Asomarme sin intenciones al estrecho balcón que me regala buena vista.
Un tumulto de estrellas, a las que alguna vez, de niña, intenté recordarle sus nombres, siguen perennes sobre mi cabeza.
En los caminos zigzagueando andan luces por doquier, más allá en los edificios, las otras luces anuncian sus costos elevados.
La noche densa y tranquila trajo un poco de frescor. Me quedo contemplando estrellas distantes, luces de todos tipo y mi gato, me acompaña.
Entonces percibo o recuerdo que bajo las mismas estrellas corre marrón y seguro un río de todos los tiempos. Un río que sigue su camino sin importarle nada. O todo, que es lo mismo.

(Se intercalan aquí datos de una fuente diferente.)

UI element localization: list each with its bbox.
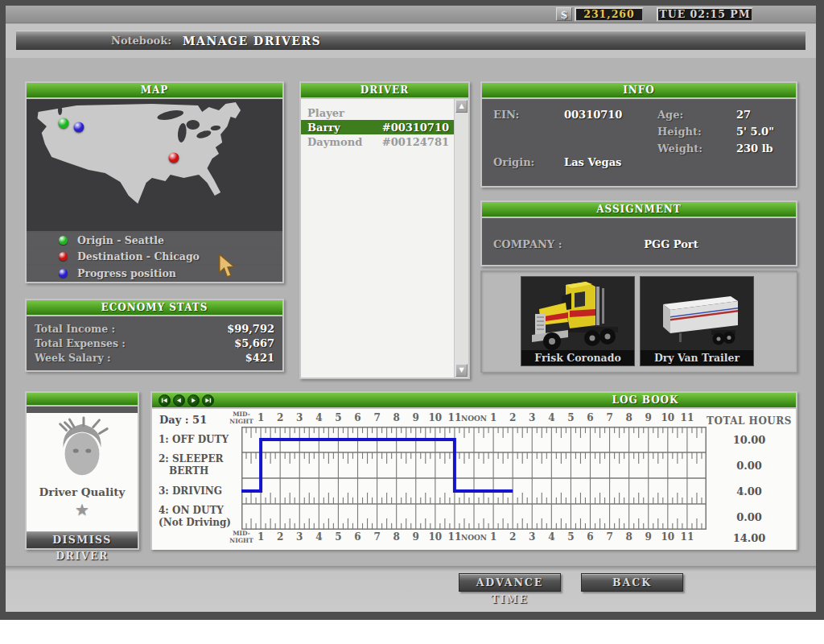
ein-label: EIN: (493, 109, 519, 121)
driver-row[interactable]: Barry#00310710 (301, 120, 454, 134)
legend-dot-icon (59, 269, 68, 278)
next-day-button[interactable] (187, 394, 200, 407)
driver-panel-header: DRIVER (301, 83, 468, 99)
logbook-row-label-line: 1: OFF DUTY (159, 434, 239, 446)
weight-label: Weight: (657, 142, 702, 155)
money-display: 231,260 (575, 7, 644, 22)
driver-list-scrollbar[interactable]: ▲ ▼ (454, 99, 468, 378)
legend-label: Origin - Seattle (77, 234, 164, 246)
hour-axis-top: MID-NIGHT1234567891011NOON1234567891011 (241, 411, 707, 427)
day-label: Day : 51 (159, 414, 207, 426)
notebook-zone: Notebook: MANAGE DRIVERS (6, 24, 816, 58)
last-day-button[interactable] (202, 394, 214, 407)
legend-dot-icon (59, 252, 68, 261)
map-marker-origin (59, 118, 69, 129)
driver-quality-panel: Driver Quality ★ DISMISS DRIVER (25, 391, 139, 550)
company-value: PGG Port (611, 238, 731, 250)
driver-name: Barry (307, 122, 340, 134)
height-value: 5' 5.0" (736, 126, 774, 138)
logbook-nav (159, 394, 214, 407)
map-legend-row: Destination - Chicago (27, 249, 282, 264)
weight-value: 230 lb (736, 142, 773, 155)
economy-label: Total Expenses : (35, 337, 126, 349)
economy-label: Week Salary : (35, 352, 111, 364)
driver-list: PlayerBarry#00310710Daymond#00124781 ▲ ▼ (301, 99, 468, 378)
advance-time-button[interactable]: ADVANCE TIME (459, 573, 561, 592)
origin-value: Las Vegas (564, 156, 621, 168)
scroll-down-icon[interactable]: ▼ (455, 364, 468, 377)
economy-value: $5,667 (234, 337, 274, 349)
driver-id: #00310710 (382, 122, 449, 134)
age-label: Age: (657, 109, 683, 121)
logbook-total-value: 0.00 (705, 460, 793, 472)
driver-quality-body: Driver Quality ★ (27, 413, 138, 540)
trailer-image (641, 277, 753, 350)
dismiss-driver-button[interactable]: DISMISS DRIVER (27, 531, 138, 548)
economy-stats-panel: ECONOMY STATS Total Income :$99,792Total… (25, 299, 284, 372)
logbook-row-label-line: 3: DRIVING (159, 485, 239, 497)
economy-panel-header: ECONOMY STATS (27, 300, 282, 316)
notebook-prefix: Notebook: (111, 35, 171, 47)
truck-image-box: Frisk Coronado (521, 276, 635, 366)
game-screen: $ 231,260 TUE 02:15 PM Notebook: MANAGE … (0, 0, 824, 620)
hour-axis-bottom: MID-NIGHT1234567891011NOON1234567891011 (241, 530, 707, 546)
driver-name: Daymond (307, 136, 362, 148)
map-legend-row: Progress position (27, 266, 282, 281)
logbook-body: Day : 51 MID-NIGHT1234567891011NOON12345… (152, 409, 796, 550)
total-hours-label: TOTAL HOURS (705, 415, 793, 427)
logbook-row-label-line: 2: SLEEPER (159, 453, 239, 465)
logbook-total-value: 0.00 (705, 511, 793, 523)
driver-avatar (51, 413, 113, 484)
truck-caption: Frisk Coronado (521, 350, 634, 365)
economy-value: $99,792 (227, 323, 274, 335)
logbook-total-value: 10.00 (705, 434, 793, 446)
datetime-display: TUE 02:15 PM (657, 7, 753, 22)
logbook-total-value: 4.00 (705, 485, 793, 497)
map-panel-header: MAP (27, 83, 282, 99)
legend-label: Destination - Chicago (77, 250, 200, 262)
map-legend-row: Origin - Seattle (27, 233, 282, 248)
trailer-caption: Dry Van Trailer (641, 350, 753, 365)
notebook-title-bar: Notebook: MANAGE DRIVERS (16, 31, 805, 50)
driver-row[interactable]: Daymond#00124781 (301, 134, 454, 149)
economy-row: Total Income :$99,792 (35, 321, 274, 336)
driver-quality-label: Driver Quality (27, 485, 138, 498)
info-panel: INFO EIN: 00310710 Age: 27 Height: 5' 5.… (480, 81, 797, 188)
logbook-title: LOG BOOK (601, 393, 690, 407)
driver-row[interactable]: Player (301, 105, 454, 120)
logbook-row-label-line: BERTH (159, 465, 239, 477)
economy-value: $421 (245, 352, 274, 364)
driver-panel: DRIVER PlayerBarry#00310710Daymond#00124… (299, 81, 470, 379)
driver-quality-header (27, 393, 138, 407)
logbook-panel: LOG BOOK Day : 51 MID-NIGHT1234567891011… (150, 391, 797, 550)
map-area (27, 99, 282, 231)
footer-bar: ADVANCE TIME BACK (6, 566, 816, 612)
truck-image (521, 277, 634, 350)
first-day-button[interactable] (159, 394, 171, 407)
back-button[interactable]: BACK (581, 573, 683, 592)
hour-label: 11 (670, 412, 705, 423)
map-legend: Origin - SeattleDestination - ChicagoPro… (27, 233, 282, 281)
logbook-row-label: 2: SLEEPERBERTH (159, 452, 239, 478)
logbook-grid (241, 427, 707, 530)
ein-value: 00310710 (564, 109, 622, 121)
page-title: MANAGE DRIVERS (183, 35, 321, 47)
trailer-image-box: Dry Van Trailer (640, 276, 754, 366)
info-body: EIN: 00310710 Age: 27 Height: 5' 5.0" We… (482, 99, 796, 186)
logbook-row-label: 3: DRIVING (159, 478, 239, 504)
legend-dot-icon (59, 236, 68, 245)
info-panel-header: INFO (482, 83, 796, 99)
vehicles-zone: Frisk Coronado Dry Van Trailer (480, 270, 797, 373)
scroll-up-icon[interactable]: ▲ (455, 100, 468, 113)
prev-day-button[interactable] (173, 394, 185, 407)
dollar-icon: $ (556, 7, 572, 21)
driver-quality-stars: ★ (27, 502, 138, 518)
economy-label: Total Income : (35, 323, 115, 335)
logbook-panel-header: LOG BOOK (152, 393, 796, 409)
status-bar: $ 231,260 TUE 02:15 PM (6, 6, 816, 23)
height-label: Height: (657, 126, 702, 138)
economy-row: Week Salary :$421 (35, 350, 274, 365)
legend-label: Progress position (77, 267, 176, 279)
assignment-panel-header: ASSIGNMENT (482, 202, 796, 218)
logbook-row-label-line: 4: ON DUTY (159, 505, 239, 517)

Adentro del bote estamos todos, a la deriva, todos y todas, picados por la víbora desde que nacimos. Todas y todos recordando, elucubrando, adormecidos o incluso, lúcidos y soberbios.
Sí, allá está el río y todos están en el bote. Yo también. A la deriva, como escribió el maestro. *
La muerte está a la vuelta. Sobre un remanso, sobre un remolino, va hacia ella el bote, con o sin orgullo. Va, porque tiene que ir y porque estamos a la deriva aunque muchos creen poder dominarlo.

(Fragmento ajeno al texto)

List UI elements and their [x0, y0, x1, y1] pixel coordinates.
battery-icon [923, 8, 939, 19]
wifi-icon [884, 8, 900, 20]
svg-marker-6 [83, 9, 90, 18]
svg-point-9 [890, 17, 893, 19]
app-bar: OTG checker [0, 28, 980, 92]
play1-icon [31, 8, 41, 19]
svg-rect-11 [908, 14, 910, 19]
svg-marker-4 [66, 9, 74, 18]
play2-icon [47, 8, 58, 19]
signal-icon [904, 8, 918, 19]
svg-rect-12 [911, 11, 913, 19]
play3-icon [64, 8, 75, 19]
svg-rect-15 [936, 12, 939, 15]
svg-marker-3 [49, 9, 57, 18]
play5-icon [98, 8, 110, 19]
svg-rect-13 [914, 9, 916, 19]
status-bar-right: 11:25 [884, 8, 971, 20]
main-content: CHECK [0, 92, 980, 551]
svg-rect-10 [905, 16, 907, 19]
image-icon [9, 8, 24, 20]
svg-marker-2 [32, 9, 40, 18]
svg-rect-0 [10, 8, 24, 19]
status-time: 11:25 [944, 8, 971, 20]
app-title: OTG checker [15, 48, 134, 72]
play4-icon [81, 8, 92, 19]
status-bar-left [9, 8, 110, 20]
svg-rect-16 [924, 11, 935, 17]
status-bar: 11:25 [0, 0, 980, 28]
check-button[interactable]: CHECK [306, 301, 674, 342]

Ya llevamos el veneno dentro. Será cuestión de tiempo. Las estrellas seguirán mirándonos. Las luces irán cambiando de dueños o no. Eso no es importante.

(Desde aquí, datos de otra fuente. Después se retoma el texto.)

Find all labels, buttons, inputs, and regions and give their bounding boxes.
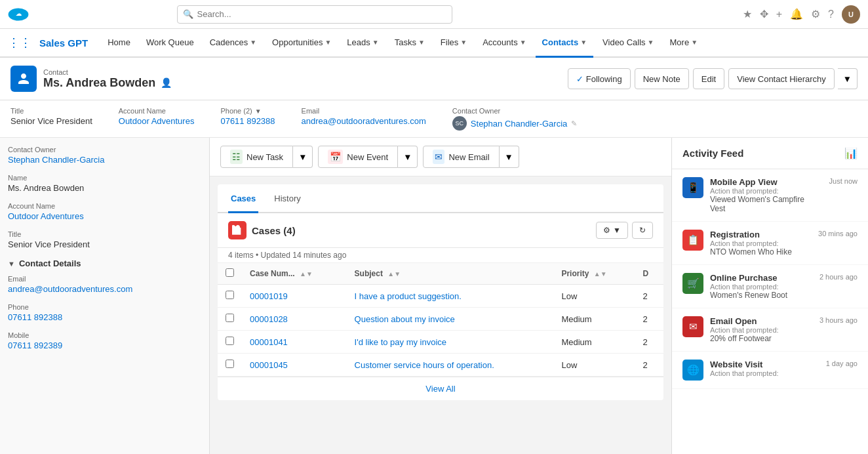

Antes de entrar y tener esta certeza decido tipear lentamente las letras. No olvidar el bote, el veneno que es destino incuestionable.
Es fácil desde un pequeño balcón recordar quién soy y bajo un puñado de estrellas respirar la belleza porque también voy hacia el mismo final.
Mi gato, que no lo sabe, maúlla pidiendo entrar. Es mejor que el atrapa sueños nos regale otra ilusión.
*Horacio Quiroga, cuento A la deriva.